BOLOGNA, 2 dicembre - Fiducia a tempo. E’ quella che daranno i giocatori del Bologna alla società, o a chi ne fa le veci. L’indicazione stradale nella rotonda in cui sta girando (a vuoto) da un paio di settimane il Bologna dice: messa in mora, e c’è la freccia. Ogni limite ha una pazienza, filosofeggiava Totò che in effetti - pensandoci - saprebbe come trasformare in farsa questa storiaccia che si sta consumando ai danni del club rossoblù. La squadra intanto si è isolata, cercando rifugio nelle poche certezze che le sono rimaste. E proprio per questo, da parte dei tifosi, viene ritenuta, e a ragione, la parte più sana di quel che resta del Bologna. Ma quanto potrà durare tutto ciò? Per quanto ancora i giocatori sapranno tenere fede al « patto d’onore » di cui aveva parlato Malesani nei giorni scorsi riferendosi alla volontà di chiudersi a riccio per restare impermeabili al disastro che si sta manifestando fuori dallo spogliatoio? E gliene si può fare una colpa, in questo Bologna che non è in grado di dare nessun punto di riferimento, il giorno in cui decideranno di rompere il ghiaccio e far partire le prime raccomandate per la messa in mora?
PENALIZZAZIONE - Oggi arriverà, a meno di slittamenti, l’ufficialità del punto di penalizzazione previsto per il mancato pagamento dell’Irpef. Gli altri due verranno tolti a febbraio, anche se si teme che la penalizzazione possa addirittura essere accorpata fin da subito. Nella migliore delle ipotesi, comunque, la classifica (per ora) cambierà così: il Bologna scalerà da 14 a 13 punti, le squadre sotto restano sempre quattro (Brescia, Cesena, Lecce e Bari) e c’è sempre una partita da recuperare, quella rinviata domenica scorsa col Chievo: si giocherà l’8 dicembre al Dall’Ara alle 15.
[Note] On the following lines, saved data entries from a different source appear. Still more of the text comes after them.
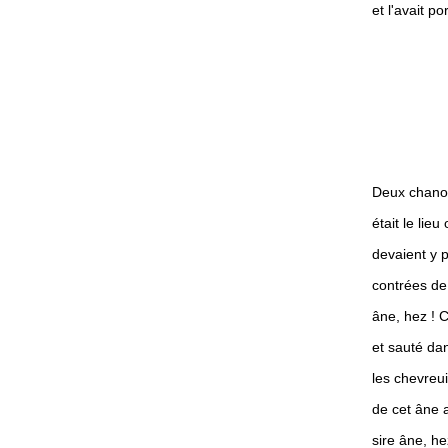
et l'avait p
Deux chanoin
était le lie
devaient y p
contrées de 
âne, hez ! C
et sauté dan
les chevreui
de cet âne a
sire âne, he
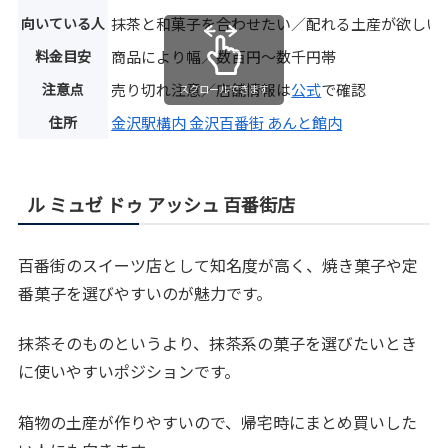
向いている人
抹茶と和菓子を合わせたい／配れる土産が欲しい
料金目安
商品により幅／数百円〜数千円帯
注意点
売り切れ注意／店舗情報は
公式
で確認
スクロールできます
住所
金沢駅構内 金沢百番街 あんと館内
ル ミュゼ ドゥ アッシュ 百番街店
百番街のスイーツ店として知名度が高く、焼き菓子や定
番菓子を選びやすいのが魅力です。
抹茶そのものというより、抹茶系の菓子を選びたいとき
に使いやすいポジションです。
箱物の土産が作りやすいので、帰宅時にまとめ買いした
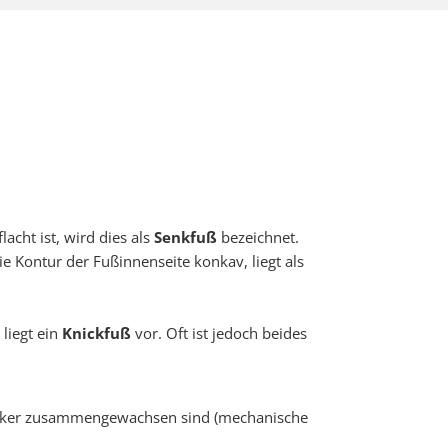
cht ist, wird dies als
Senkfuß
bezeichnet.
 Kontur der Fußinnenseite konkav, liegt als
 liegt ein
Knickfuß
vor. Oft ist jedoch beides
locker zusammengewachsen sind (mechanische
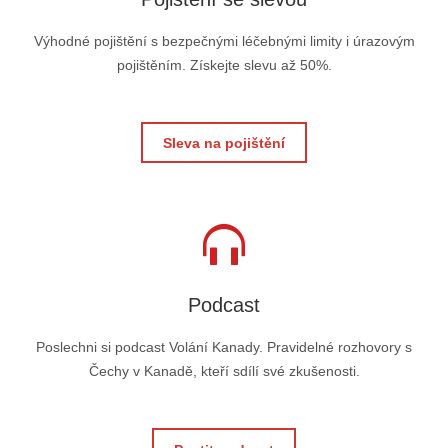
Výhodné pojištění s bezpečnými léčebnými limity i úrazovým
pojištěním. Získejte slevu až 50%.
Sleva na pojištění
Podcast
Poslechni si podcast Volání Kanady. Pravidelné rozhovory s
Čechy v Kanadě, kteří sdílí své zkušenosti.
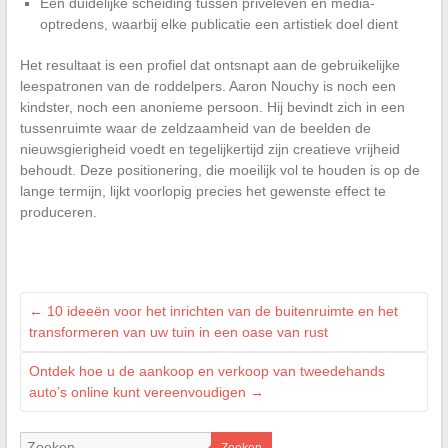
Een duidelijke scheiding tussen privéleven en media-
optredens, waarbij elke publicatie een artistiek doel dient
Het resultaat is een profiel dat ontsnapt aan de gebruikelijke
leespatronen van de roddelpers. Aaron Nouchy is noch een
kindster, noch een anonieme persoon. Hij bevindt zich in een
tussenruimte waar de zeldzaamheid van de beelden de
nieuwsgierigheid voedt en tegelijkertijd zijn creatieve vrijheid
behoudt. Deze positionering, die moeilijk vol te houden is op de
lange termijn, lijkt voorlopig precies het gewenste effect te
produceren.
←
10 ideeën voor het inrichten van de buitenruimte en het
transformeren van uw tuin in een oase van rust
Ontdek hoe u de aankoop en verkoop van tweedehands
auto’s online kunt vereenvoudigen
→
Zoeken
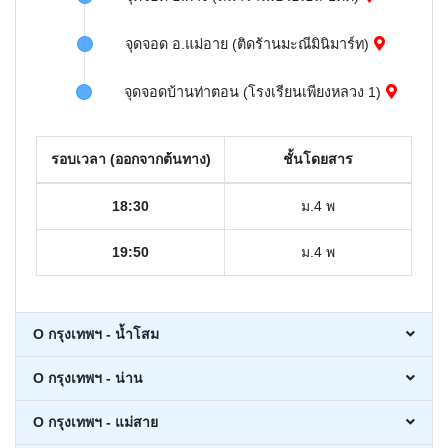
จุดจอด อ.แม่อาย (ติดร้านมะณีมินิมาร์ท)
จุดจอดบ้านท่าตอน (โรงเรียนเพียงหลวง 1)
รอบเวลา (ออกจากต้นทาง)
ชั้นโดยสาร
18:30
ม.4 พ
19:50
ม.4 พ
O กรุงเทพฯ - น้ำโสม
O กรุงเทพฯ - น่าน
O กรุงเทพฯ - แม่สาย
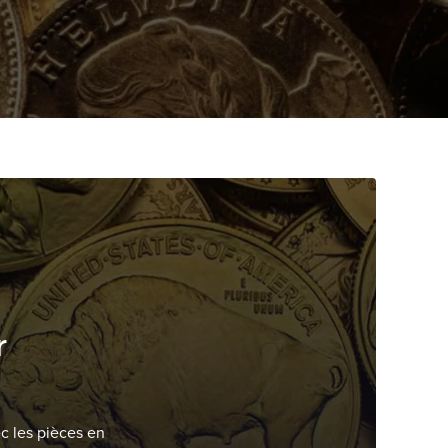
r
ec les pièces en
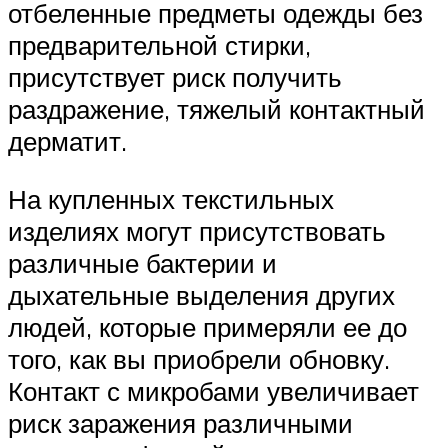
отбеленные предметы одежды без
предварительной стирки,
присутствует риск получить
раздражение, тяжелый контактный
дерматит.
На купленных текстильных
изделиях могут присутствовать
различные бактерии и
дыхательные выделения других
людей, которые примеряли ее до
того, как вы приобрели обновку.
Контакт с микробами увеличивает
риск заражения различными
FIDUCIA COL TIMER - La maggioranza dei giocatori è per la linea morbida: siamo fiduciosi, non facciamo precipitare gli eventi. Ma convincere tutti non è semplice. Soprattutto: non così a lungo, e senza alcuna certezza del futuro. Così la squadra ha deciso di dare una fiducia a tempo alla società. Una settimana di tempo. Poi, con ogni probabilità e soprattutto in assenza di rassicurazioni, verranno poste le basi per la messa in mora.